[[ RECORDS SHOWN, beginning ]]

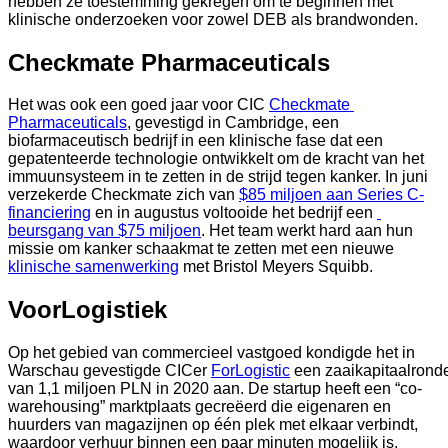
hebben ze toestemming gekregen om te beginnen met 
klinische onderzoeken voor zowel DEB als brandwonden.  
Checkmate Pharmaceuticals
Het was ook een goed jaar voor CIC 
Checkmate 
Pharmaceuticals
, gevestigd in Cambridge, een 
biofarmaceutisch bedrijf in een klinische fase dat een 
gepatenteerde technologie ontwikkelt om de kracht van het 
immuunsysteem in te zetten in de strijd tegen kanker. In juni 
verzekerde Checkmate zich van 
$85 miljoen aan Series C-
financiering
 en in augustus voltooide het bedrijf een 
beursgang van $75 miljoen
. Het team werkt hard aan hun 
missie om kanker schaakmat te zetten met een nieuwe 
klinische samenwerking
 met Bristol Meyers Squibb.  
VoorLogistiek
Op het gebied van commercieel vastgoed kondigde het in 
Warschau gevestigde CICer 
ForLogistic
 een zaaikapitaalronde
van 1,1 miljoen PLN in 2020 aan. De startup heeft een “co-
warehousing” marktplaats gecreëerd die eigenaren en 
huurders van magazijnen op één plek met elkaar verbindt, 
waardoor verhuur binnen een paar minuten mogelijk is. 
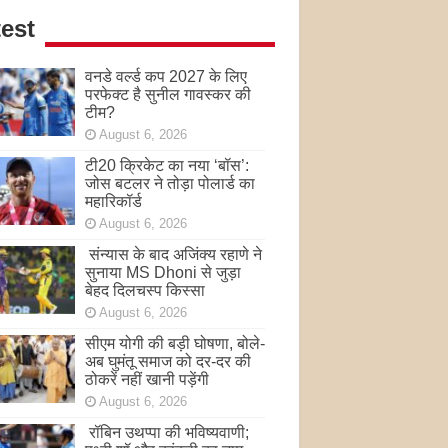
est
वनडे वर्ल्ड कप 2027 के लिए
परफेक्ट है सुनील गावस्कर की
टीम?
August 6, 2026
टी20 क्रिकेट का नया ‘बॉस’:
जोस बटलर ने तोड़ा पोलार्ड का
महारिकॉर्ड
August 6, 2026
संन्यास के बाद अजिंक्‍य रहाणे ने
सुनाया MS Dhoni से जुड़ा
बेहद दिलचस्प किस्सा
August 6, 2026
सीएम योगी की बड़ी घोषणा, बोले-
अब घुमंतू समाज को दर-दर की
ठोकरें नहीं खानी पड़ेंगी
August 6, 2026
रॉबिन उथप्पा की भविष्यवाणी;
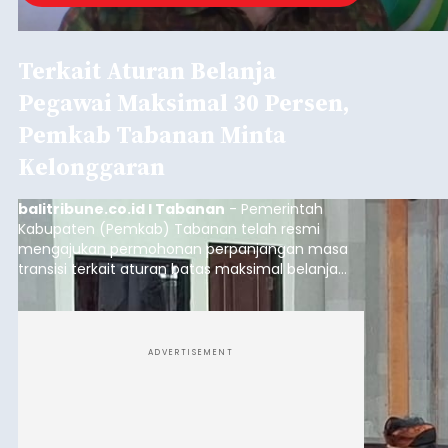
Terkait Aturan Belanja
Pegawai Maksimal 30 Persen,
Pemkab Tabanan Minta
Kelonggaran
balitribune.co.id I Tabanan
- Pemerintah
Kabupaten (Pemkab) Tabanan telah resmi
mengajukan permohonan perpanjangan masa
transisi terkait aturan batas maksimal belanja
pegawai sebesar 30 persen kepada Kementerian
Dalam Negeri (Kemendagri).
ADVERTISEMENT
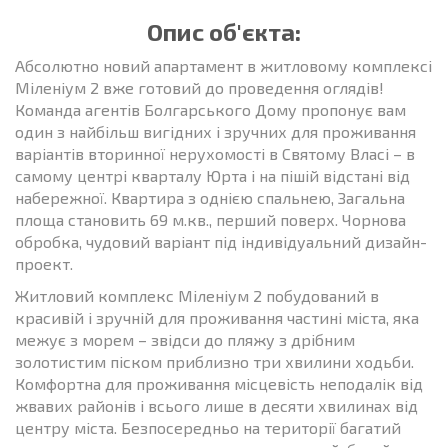
Опис об'єкта:
Абсолютно новий апартамент в житловому комплексі
Міленіум 2 вже готовий до проведення оглядів!
Команда агентів Болгарського Дому пропонує вам
один з найбільш вигідних і зручних для проживання
варіантів вторинної нерухомості в Святому Власі – в
самому центрі кварталу Юрта і на пішій відстані від
набережної. Квартира з однією спальнею, Загальна
площа становить 69 м.кв., перший поверх. Чорнова
обробка, чудовий варіант під індивідуальний дизайн-
проект.
Житловий комплекс Міленіум 2 побудований в
красивій і зручній для проживання частині міста, яка
межує з морем – звідси до пляжу з дрібним
золотистим піском приблизно три хвилини ходьби.
Комфортна для проживання місцевість неподалік від
жвавих районів і всього лише в десяти хвилинах від
центру міста. Безпосередньо на території багатий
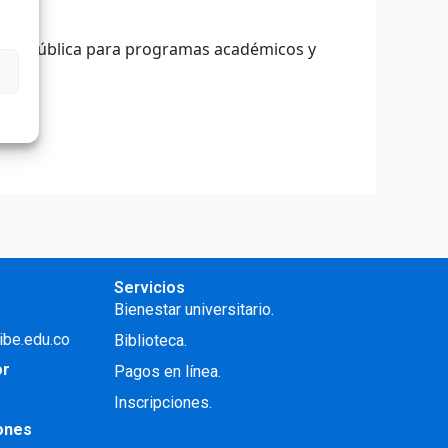
uctura pública para programas académicos y
Servicios
Bienestar universitario.
ibe.edu.co
Biblioteca.
or
Pagos en línea.
Inscripciones.
iones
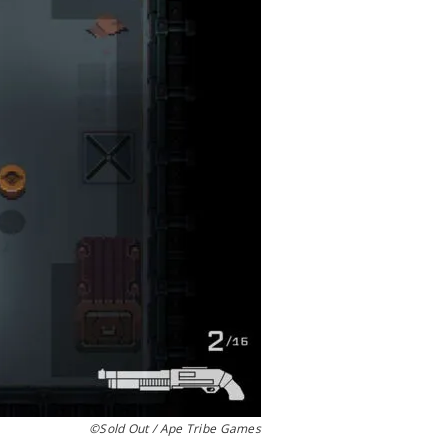
©Sold Out / Ape Tribe Games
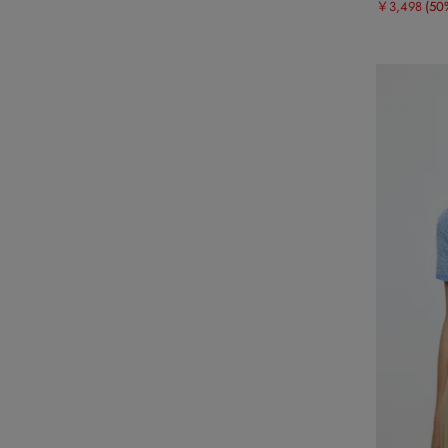
￥3,498
(50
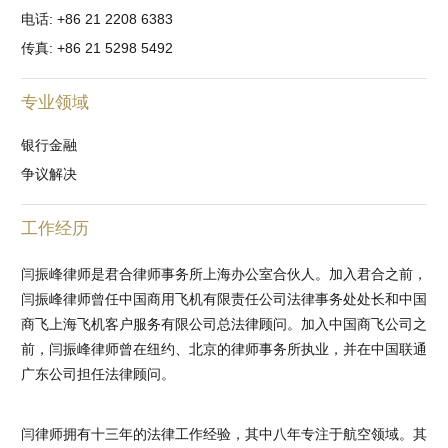
电话: +86 21 2208 6383
传真: +86 21 5298 5492
专业领域
银行金融
争议解决
工作经历
闫振峰律师是君合律师事务所上海办公室合伙人。加入君合之前，
闫振峰律师曾任中国商用飞机有限责任公司法律事务处处长和中国
商飞上海飞机客户服务有限公司总法律顾问。加入中国商飞公司之
前，闫振峰律师曾在纽约、北京的律师事务所执业，并在中国联通
广东公司担任法律顾问。
闫律师拥有十三年的法律工作经验，其中八年专注于航空领域。其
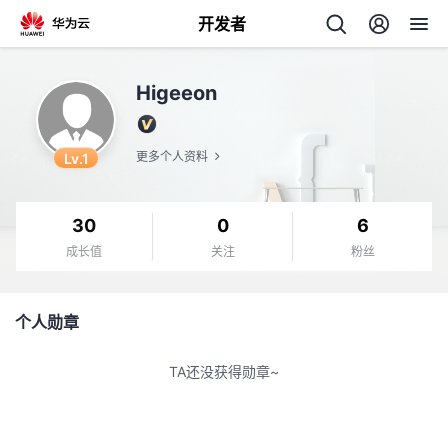
开发者
返
Higeeon
回
Lv.1
更多个人资料
30
0
6
个
成长值
关注
粉丝
我
人
个人勋章
的
主
TA还没获得勋章~
开
页
发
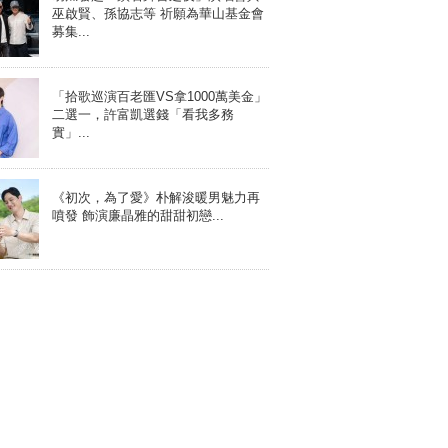
巫啟賢、孫協志等 祈願為華山基金會
募集...
「拾歌巡演百老匯VS拿1000萬美金」
二選一，許富凱選錢「看我多務
實」...
《初次，為了愛》朴解浚暖男魅力再
噴發 飾演廉晶雅的甜甜初戀...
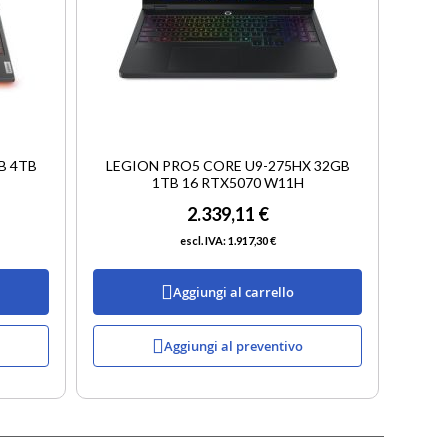
B 4TB
LEGION PRO5 CORE U9-275HX 32GB
1TB 16 RTX5070 W11H
2.339,11 €
1.917,30 €
Aggiungi al carrello
Aggiungi al preventivo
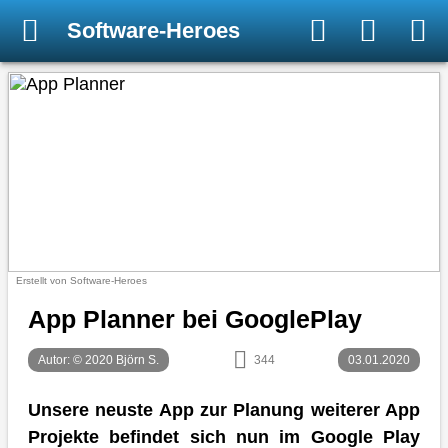
Software-Heroes
Erstellt von Software-Heroes
App Planner bei GooglePlay
Autor: © 2020 Björn S.
344
03.01.2020
Unsere neuste App zur Planung weiterer App
Projekte befindet sich nun im Google Play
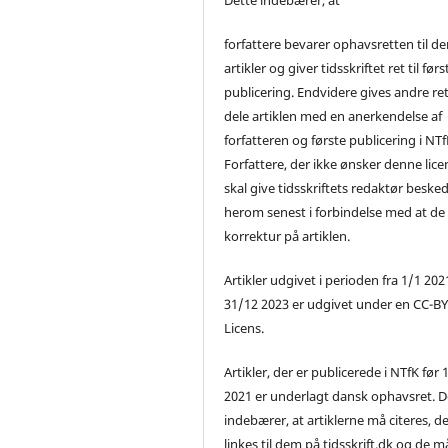
forfattere bevarer ophavsretten til de
artikler og giver tidsskriftet ret til førs
publicering. Endvidere gives andre ret 
dele artiklen med en anerkendelse af
forfatteren og første publicering i NTf
Forfattere, der ikke ønsker denne lice
skal give tidsskriftets redaktør beske
herom senest i forbindelse med at de
korrektur på artiklen.
Artikler udgivet i perioden fra 1/1 2021
31/12 2023 er udgivet under en CC-B
Licens.
Artikler, der er publicerede i NTfK før 
2021 er underlagt dansk ophavsret. D
indebærer, at artiklerne må citeres, d
linkes til dem på tidsskrift.dk og de m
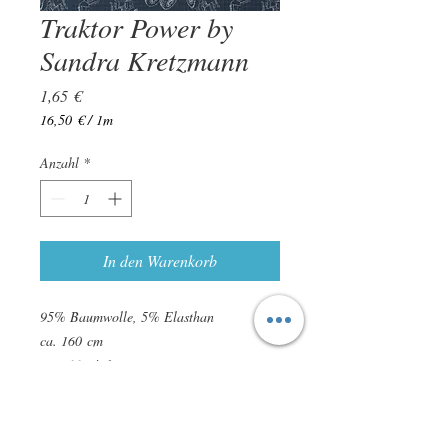
Traktor Power by
Sandra Kretzmann
Preis
1,65 €
16,50 €
/
1m
16,50 €
pro
Anzahl
*
1
Meter
In den Warenkorb
95% Baumwolle, 5% Elasthan
ca. 160 cm
ca. 200 g/m²
zertifiziert nach STANDARD 100 by
OEKO-TEX
leichte Farbabweichungen sind möglich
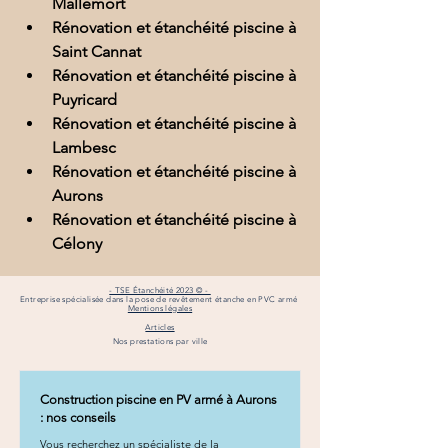
Mallemort
Rénovation et étanchéité piscine à 
Saint Cannat
Rénovation et étanchéité piscine à 
Puyricard
Rénovation et étanchéité piscine à 
Lambesc
Rénovation et étanchéité piscine à 
Aurons
Rénovation et étanchéité piscine à 
Célony
- TSE Étanchéité 2023 © -
Entreprise spécialisée dans la pose de revêtement étanche en PVC armé
Mentions légales
Articles
Nos prestations par ville
Construction piscine en PV armé à Aurons
: nos conseils
Vous recherchez un spécialiste de la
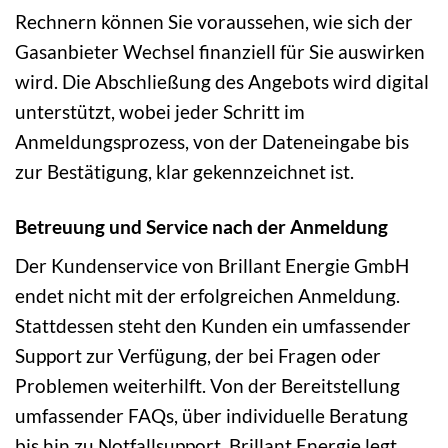
Rechnern können Sie voraussehen, wie sich der
Gasanbieter Wechsel finanziell für Sie auswirken
wird. Die Abschließung des Angebots wird digital
unterstützt, wobei jeder Schritt im
Anmeldungsprozess, von der Dateneingabe bis
zur Bestätigung, klar gekennzeichnet ist.
Betreuung und Service nach der Anmeldung
Der Kundenservice von Brillant Energie GmbH
endet nicht mit der erfolgreichen Anmeldung.
Stattdessen steht den Kunden ein umfassender
Support zur Verfügung, der bei Fragen oder
Problemen weiterhilft. Von der Bereitstellung
umfassender FAQs, über individuelle Beratung
bis hin zu Notfallsupport, Brillant Energie legt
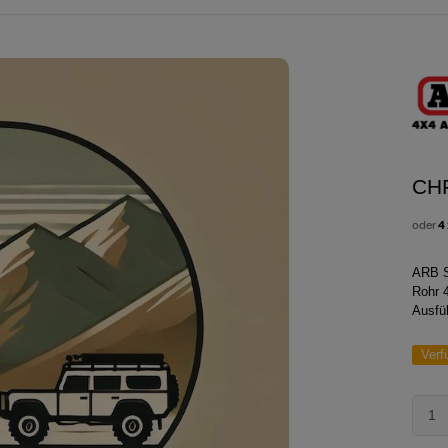
CH
oder
4
ARB S
Rohr 
Ausfü
Verf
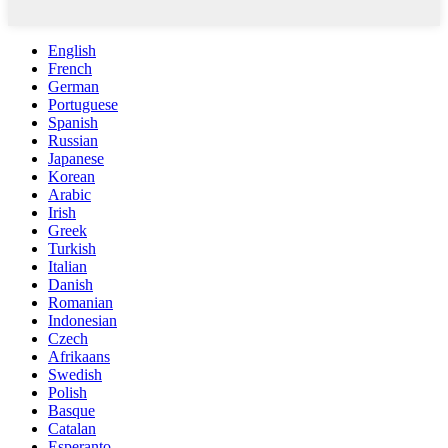
English
French
German
Portuguese
Spanish
Russian
Japanese
Korean
Arabic
Irish
Greek
Turkish
Italian
Danish
Romanian
Indonesian
Czech
Afrikaans
Swedish
Polish
Basque
Catalan
Esperanto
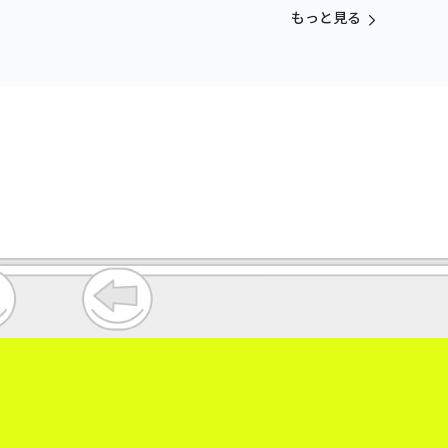
vol.3
もっと見る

[[ RECORDS SHOWN, end ]]

Make an exact copy of the records above. Keep out every picture.

- **OUTPUT BELOW**:
hebben ze toestemming gekregen om te beginnen met 
klinische onderzoeken voor zowel DEB als brandwonden.  
Checkmate Pharmaceuticals
Het was ook een goed jaar voor CIC 
Checkmate 
Pharmaceuticals
, gevestigd in Cambridge, een 
biofarmaceutisch bedrijf in een klinische fase dat een 
gepatenteerde technologie ontwikkelt om de kracht van het 
immuunsysteem in te zetten in de strijd tegen kanker. In juni 
verzekerde Checkmate zich van 
$85 miljoen aan Series C-
financiering
 en in augustus voltooide het bedrijf een 
beursgang van $75 miljoen
. Het team werkt hard aan hun 
missie om kanker schaakmat te zetten met een nieuwe 
klinische samenwerking
 met Bristol Meyers Squibb.  
VoorLogistiek
Op het gebied van commercieel vastgoed kondigde het in 
Warschau gevestigde CICer 
ForLogistic
 een zaaikapitaalronde
van 1,1 miljoen PLN in 2020 aan. De startup heeft een “co-
warehousing” marktplaats gecreëerd die eigenaren en 
huurders van magazijnen op één plek met elkaar verbindt, 
waardoor verhuur binnen een paar minuten mogelijk is. 
est
वनडे वर्ल्ड कप 2027 के लिए
परफेक्ट है सुनील गावस्कर की
टीम?
August 6, 2026
टी20 क्रिकेट का नया ‘बॉस’:
जोस बटलर ने तोड़ा पोलार्ड का
महारिकॉर्ड
August 6, 2026
संन्यास के बाद अजिंक्‍य रहाणे ने
सुनाया MS Dhoni से जुड़ा
बेहद दिलचस्प किस्सा
August 6, 2026
सीएम योगी की बड़ी घोषणा, बोले-
अब घुमंतू समाज को दर-दर की
ठोकरें नहीं खानी पड़ेंगी
August 6, 2026
रॉबिन उथप्पा की भविष्यवाणी;
Terkait Aturan Belanja
Pegawai Maksimal 30 Persen,
Pemkab Tabanan Minta
Kelonggaran
balitribune.co.id I Tabanan
- Pemerintah
Kabupaten (Pemkab) Tabanan telah resmi
mengajukan permohonan perpanjangan masa
transisi terkait aturan batas maksimal belanja
pegawai sebesar 30 persen kepada Kementerian
Dalam Negeri (Kemendagri).
ADVERTISEMENT
Опис об'єкта:
Абсолютно новий апартамент в житловому комплексі
Міленіум 2 вже готовий до проведення оглядів!
Команда агентів Болгарського Дому пропонує вам
один з найбільш вигідних і зручних для проживання
варіантів вторинної нерухомості в Святому Власі – в
самому центрі кварталу Юрта і на пішій відстані від
набережної. Квартира з однією спальнею, Загальна
площа становить 69 м.кв., перший поверх. Чорнова
обробка, чудовий варіант під індивідуальний дизайн-
проект.
Житловий комплекс Міленіум 2 побудований в
красивій і зручній для проживання частині міста, яка
межує з морем – звідси до пляжу з дрібним
золотистим піском приблизно три хвилини ходьби.
Комфортна для проживання місцевість неподалік від
жвавих районів і всього лише в десяти хвилинах від
центру міста. Безпосередньо на території багатий
uctura pública para programas académicos y
Servicios
Bienestar universitario.
ibe.edu.co
Biblioteca.
or
Pagos en línea.
Inscripciones.
iones
©Sold Out / Ape Tribe Games
￥3,498
(50
电话: +86 21 2208 6383
传真: +86 21 5298 5492
专业领域
银行金融
争议解决
工作经历
闫振峰律师是君合律师事务所上海办公室合伙人。加入君合之前，
闫振峰律师曾任中国商用飞机有限责任公司法律事务处处长和中国
商飞上海飞机客户服务有限公司总法律顾问。加入中国商飞公司之
前，闫振峰律师曾在纽约、北京的律师事务所执业，并在中国联通
广东公司担任法律顾问。
闫律师拥有十三年的法律工作经验，其中八年专注于航空领域。其
开发者
返
Higeeon
回
Lv.1
更多个人资料
30
0
6
个
成长值
关注
粉丝
我
人
个人勋章
的
主
TA还没获得勋章~
开
页
发
巫啟賢、孫協志等 祈願為華山基金會
募集...
「拾歌巡演百老匯VS拿1000萬美金」
二選一，許富凱選錢「看我多務
實」...
《初次，為了愛》朴解浚暖男魅力再
噴發 飾演廉晶雅的甜甜初戀...
B 4TB
LEGION PRO5 CORE U9-275HX 32GB
1TB 16 RTX5070 W11H
2.339,11 €
1.917,30 €
Aggiungi al carrello
Aggiungi al preventivo
Software-Heroes
Erstellt von Software-Heroes
App Planner bei GooglePlay
Autor: © 2020 Björn S.
344
03.01.2020
Unsere neuste App zur Planung weiterer App
Projekte befindet sich nun im Google Play
forfattere bevarer ophavsretten til de
artikler og giver tidsskriftet ret til førs
publicering. Endvidere gives andre ret 
dele artiklen med en anerkendelse af
forfatteren og første publicering i NTf
Forfattere, der ikke ønsker denne lice
skal give tidsskriftets redaktør beske
herom senest i forbindelse med at de
korrektur på artiklen.
Artikler udgivet i perioden fra 1/1 2021
31/12 2023 er udgivet under en CC-B
Licens.
Artikler, der er publicerede i NTfK før 
2021 er underlagt dansk ophavsret. D
indebærer, at artiklerne må citeres, d
linkes til dem på tidsskrift.dk og de m
Traktor Power by
Sandra Kretzmann
Preis
1,65 €
16,50 €
/
1m
16,50 €
pro
Anzahl
*
1
Meter
In den Warenkorb
95% Baumwolle, 5% Elasthan
ca. 160 cm
ca. 200 g/m²
zertifiziert nach STANDARD 100 by
OEKO-TEX
leichte Farbabweichungen sind möglich
Mallemort
Rénovation et étanchéité piscine à 
Saint Cannat
Rénovation et étanchéité piscine à 
Puyricard
Rénovation et étanchéité piscine à 
Lambesc
Rénovation et étanchéité piscine à 
Aurons
Rénovation et étanchéité piscine à 
Célony
- TSE Étanchéité 2023 © -
Entreprise spécialisée dans la pose de revêtement étanche en PVC armé
Mentions légales
Articles
Nos prestations par ville
Construction piscine en PV armé à Aurons
: nos conseils
Vous recherchez un spécialiste de la
Rechnern können Sie voraussehen, wie sich der
Gasanbieter Wechsel finanziell für Sie auswirken
wird. Die Abschließung des Angebots wird digital
unterstützt, wobei jeder Schritt im
Anmeldungsprozess, von der Dateneingabe bis
zur Bestätigung, klar gekennzeichnet ist.
Betreuung und Service nach der Anmeldung
Der Kundenservice von Brillant Energie GmbH
endet nicht mit der erfolgreichen Anmeldung.
Stattdessen steht den Kunden ein umfassender
Support zur Verfügung, der bei Fragen oder
Problemen weiterhilft. Von der Bereitstellung
umfassender FAQs, über individuelle Beratung
bis hin zu Notfallsupport, Brillant Energie legt
CH
oder
4
ARB S
Rohr 
Ausfü
Verf
English
French
German
Portuguese
Spanish
Russian
Japanese
Korean
Arabic
Irish
Greek
Turkish
Italian
Danish
Romanian
Indonesian
Czech
Afrikaans
Swedish
Polish
Basque
Catalan
Esperanto
vol.3
もっと見る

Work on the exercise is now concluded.